There Is No Effective Treatment for COPD

Not true at all. In fact, according to the Global Initiative for Obstructive Lung Disease, COPD treatment can "prevent and control symptoms, reduce the frequency and severity of exacerbations, improve health status, and improve exercise tolerance."


Asthma Is COPD

Although asthma was once included in the broad spectrum of disorders classified as COPD, this is no longer applicable. They are two very separate illnesses in terms of disease onset, the frequency of symptoms, and reversibility of airway obstruction.


COPD Is a Disease of Old Age

It's true that most people are diagnosed with COPD in the fifth or sixth decade of their lives, but people who have a genetic form of COPD caused by alpha-1-antitrypsin deficiency can get the disease much earlier in life, often between the ages of 32 and 41.
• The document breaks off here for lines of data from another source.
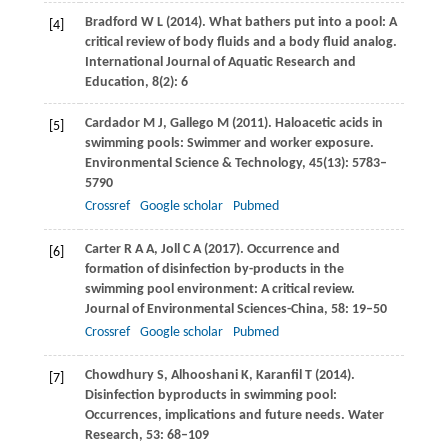
Bradford
W L
(
2014
). What bathers put into a pool: A
[4]
critical review of body fluids and a body fluid analog.
International Journal of Aquatic Research and
Education
,
8(2)
: 6
Cardador
M J
,
Gallego
M
(
2011
). Haloacetic acids in
[5]
swimming pools: Swimmer and worker exposure.
Environmental Science & Technology
,
45
(13): 5783–
5790
Crossref
Google scholar
Pubmed
Carter
R A A
,
Joll
C A
(
2017
). Occurrence and
[6]
formation of disinfection by-products in the
swimming pool environment: A critical review.
Journal of Environmental Sciences-China
,
58
: 19–50
Crossref
Google scholar
Pubmed
Chowdhury
S
,
Alhooshani
K
,
Karanfil
T
(
2014
).
[7]
Disinfection byproducts in swimming pool:
Occurrences, implications and future needs.
Water
Research
,
53
: 68–109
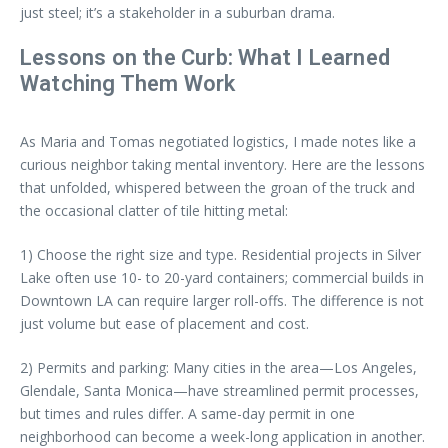
just steel; it’s a stakeholder in a suburban drama.
Lessons on the Curb: What I Learned
Watching Them Work
As Maria and Tomas negotiated logistics, I made notes like a
curious neighbor taking mental inventory. Here are the lessons
that unfolded, whispered between the groan of the truck and
the occasional clatter of tile hitting metal:
1) Choose the right size and type. Residential projects in Silver
Lake often use 10- to 20-yard containers; commercial builds in
Downtown LA can require larger roll-offs. The difference is not
just volume but ease of placement and cost.
2) Permits and parking: Many cities in the area—Los Angeles,
Glendale, Santa Monica—have streamlined permit processes,
but times and rules differ. A same-day permit in one
neighborhood can become a week-long application in another.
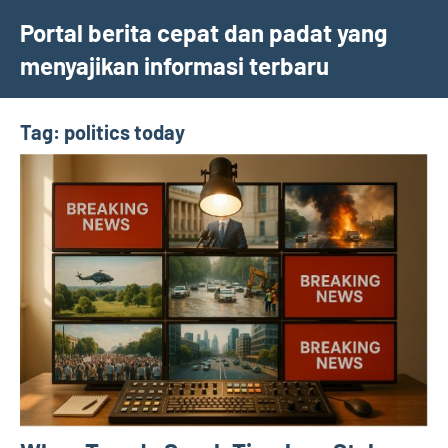
Skip
Portal berita cepat dan padat yang
to
menyajikan informasi terbaru
content
Tag:
politics today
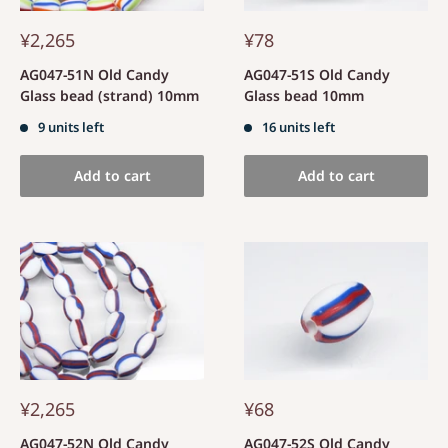
¥2,265
¥78
AG047-51N Old Candy
AG047-51S Old Candy
Glass bead (strand) 10mm
Glass bead 10mm
9 units left
16 units left
Add to cart
Add to cart
¥2,265
¥68
AG047-52N Old Candy
AG047-52S Old Candy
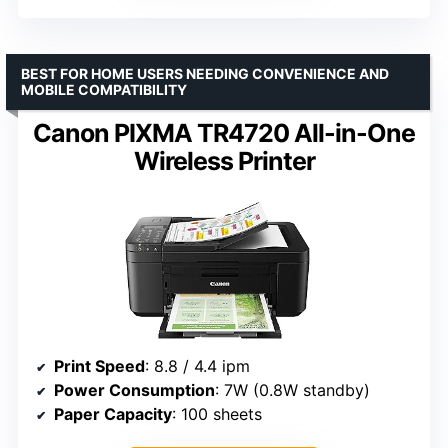
BEST FOR HOME USERS NEEDING CONVENIENCE AND
MOBILE COMPATIBILITY
Canon PIXMA TR4720 All-in-One
Wireless Printer
Print Speed
: 8.8 / 4.4 ipm
Power Consumption
: 7W (0.8W standby)
Paper Capacity
: 100 sheets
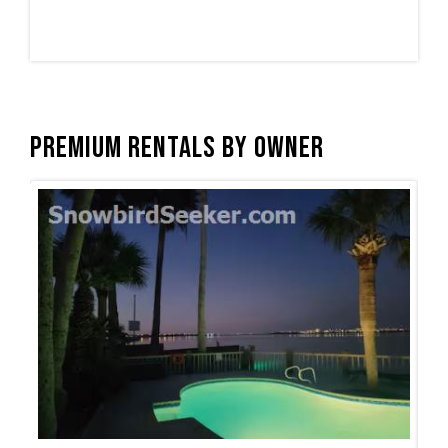
Premium Rentals by Owner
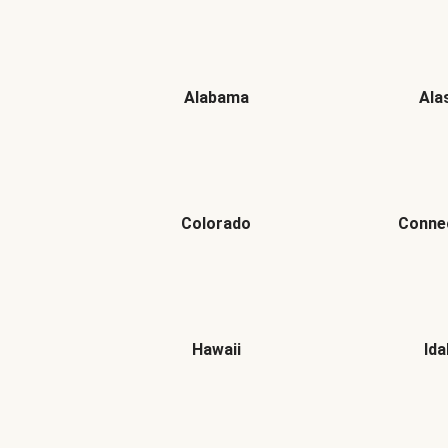
Alabama
Ala
Colorado
Conne
Hawaii
Id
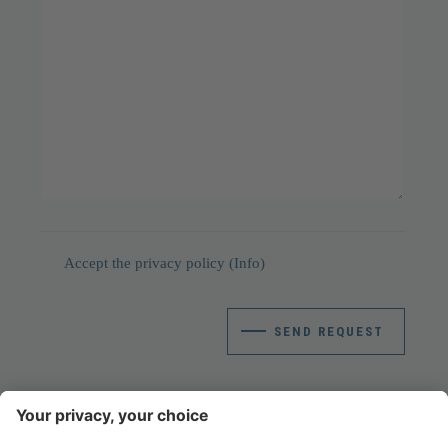
Accept the privacy policy
(Info)
SEND REQUEST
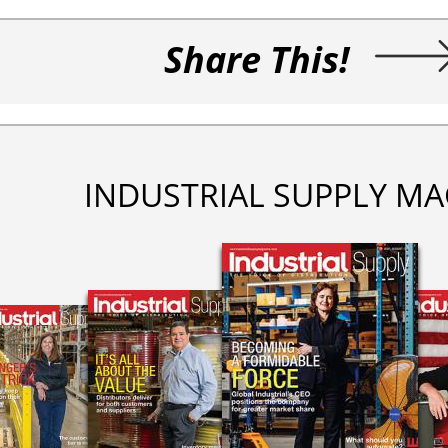
Share This!
INDUSTRIAL SUPPLY MA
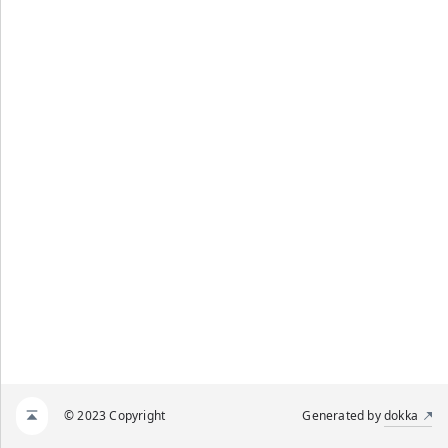
© 2023 Copyright
Generated by
dokka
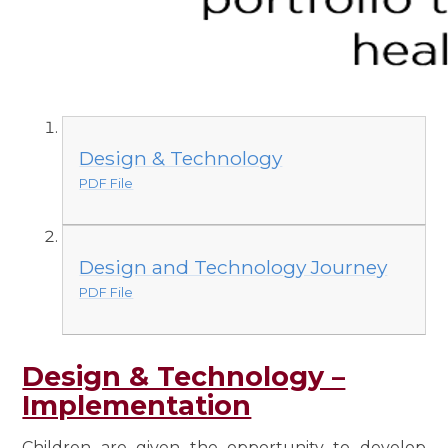
Design & Technology
PDF File
Design and Technology Journey
PDF File
Design & Technology –
Implementation
Children are given the opportunity to develop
People With COPD Should Not Exercise

Yes, exercise may be more difficult than it used to be once you are diagnosed with COPD, but this does not mean you should not exercise, even if it makes you short of breath. Exercising is one of the best ways to increase your self-esteem, improve your health status, feel better overall, and live a higher quality of life.


A Healthy Diet Does Little to Improve COPD

Did you know that your weight and the foods you eat are directly related to the amount of energy you have? And that people with COPD require as much as 10 times the energy of a healthy person to breathe? That means a person with COPD may require more calories than a healthy person (though not as much as 10 times more). A healthy diet not only gives you the energy you need to breathe, but it helps prevent COPD exacerbation and malnutrition, two common complications of COPD.


COPD Means the End of My Sex Life

Wrong! Many couples avoid sexual intimacy altogether because they fear that dyspnea will render them unable to complete the act. While it is true that people with COPD often get more winded during sex than they did before, there are steps you can take and easy sex positions you can try that will help you maintain intimacy with your partner.


COPD is a Man's Disease

Gone is the perception that COPD occurs more predominantly in men. In fact, the year 2000 marked the first year that more women than men died from the disease. This trend is likely to continue and rise, as the number of female smokers has also increased in recent years.


My Lungs Will Repair Themselves Once I Quit Smoking

Unfortunately, COPD is an irreversible process. Once diagnosed, the damage is done and the lungs do not repair themselves. But smoking cessation is the best way to slow the progression of the disease and increase survival in people with COPD. Benefits of quitting begin almost immediately after putting out your last cigarette.